Composition and audio © Alexander Massey 22 June 2011
I wrote this originally for the wedding of my friends Thomas and Julie – it has also been used to dance with the Torah, as a circle dance at retreats and other gatherings. But it was my friend Nina who, with a stroke of genius, discovered a perfect fit (metrically and in spirit) for words from the first morning blessing before the Shema.
This piece works well as a nigun to start a morning service, or to ring the changes when beginning the pesukei d’zimra (‘verses of song’ in the morning service). The tune starts low, but each successive phrase starts higher – for me this mirrors the purpose of the first part of the morning service. We must ‘ascend’ towards the Amidah (the ‘standing prayer’) which is at the heart of the service where we metaphorically stand before the Holy of Holies – this music can help us build the energy to get there. The first half is very quick and easy to learn, and is sometimes sung by itself – but if you take the trouble to learn the second half, you get to enjoy that wonderful little ‘catch’ moment in the rhythm towards the end where it touches the highest point (b 13) – a glimpse of what we are reaching for in the service.

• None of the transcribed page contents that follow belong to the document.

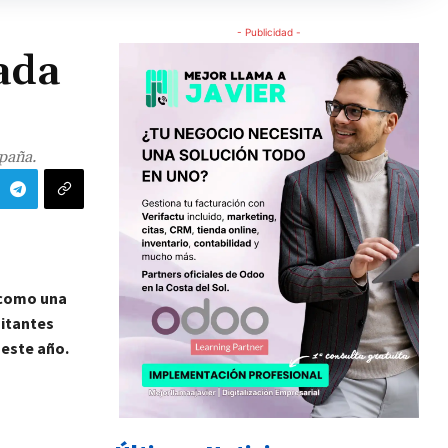
- Publicidad -
ada
paña.
 como una
sitantes
 este año.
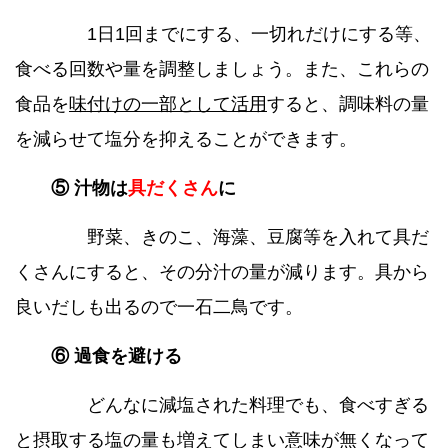
1日1回までにする、一切れだけにする等、
食べる回数や量を調整しましょう。また、これらの
食品を
味付けの一部として活用
すると、調味料の量
を減らせて塩分を抑えることができます。
⑤ 汁物は
具だくさん
に
野菜、きのこ、海藻、豆腐等を入れて具だ
くさんにすると、その分汁の量が減ります。具から
良いだしも出るので一石二鳥です。
⑥ 過食を避ける
どんなに減塩された料理でも、食べすぎる
と摂取する塩の量も増えてしまい意味が無くなって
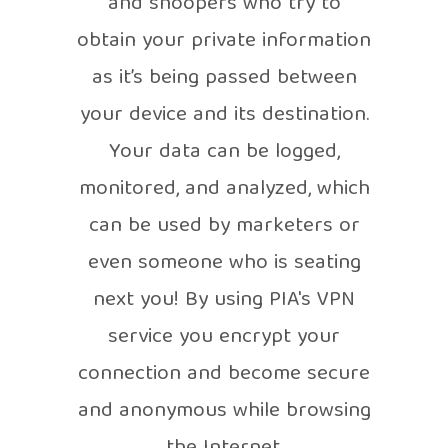
and snoopers who try to
obtain your private information
as it’s being passed between
your device and its destination.
Your data can be logged,
monitored, and analyzed, which
can be used by marketers or
even someone who is seating
next you! By using PIA's VPN
service you encrypt your
connection and become secure
and anonymous while browsing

It feels hard to resist dancing our praise for the Creator. Actually, why bother resisting?
I have been told that this piece seems to blend a Jewish musical sensibility with a flavour of English folk melody. I think that is probably right, and I’m very happy that it reflects my two identities.
- This piece can take the place of the full version of the first blessing before the morning Shema. Some congregations sing this chant, and then complete the blessing with the chatimah (seal) of: Baruch atah adonai, yotzeir ham’orot (Blessed are You God, maker of lights.)
- Like all chants, this works best when repeated quite a number of times, ringing the changes between the Hebrew and English. You could start by singing it as a nigun to ‘Yai dai dai’.